=== THE TASK ===
Would you copy out only the lines from the one with "เพื่อจะพิมพ์ความเห็น" to the end of the records, exactly as they stand?

=== Transcribed page contents ===
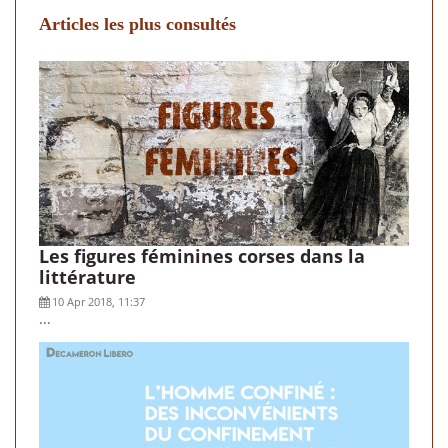
Articles les plus consultés
Les figures féminines corses dans la
littérature
10 Apr 2018, 11:37
...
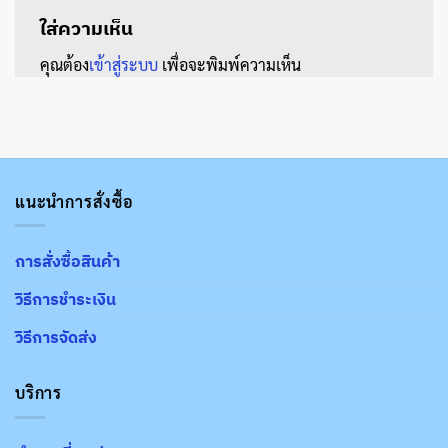
ใส่ความเห็น
คุณต้อง
เข้าสู่ระบบ
เพื่อจะพิมพ์ความเห็น
แนะนำการสั่งซื้อ
การสั่งซื้อสินค้า
วิธีการชำระเงิน
วิธีการจัดส่ง
บริการ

=== ANSWER TO THE PROBLEM ===
เพื่อจะพิมพ์ความเห็น
แนะนำการสั่งซื้อ
การสั่งซื้อสินค้า
วิธีการชำระเงิน
วิธีการจัดส่ง
บริการ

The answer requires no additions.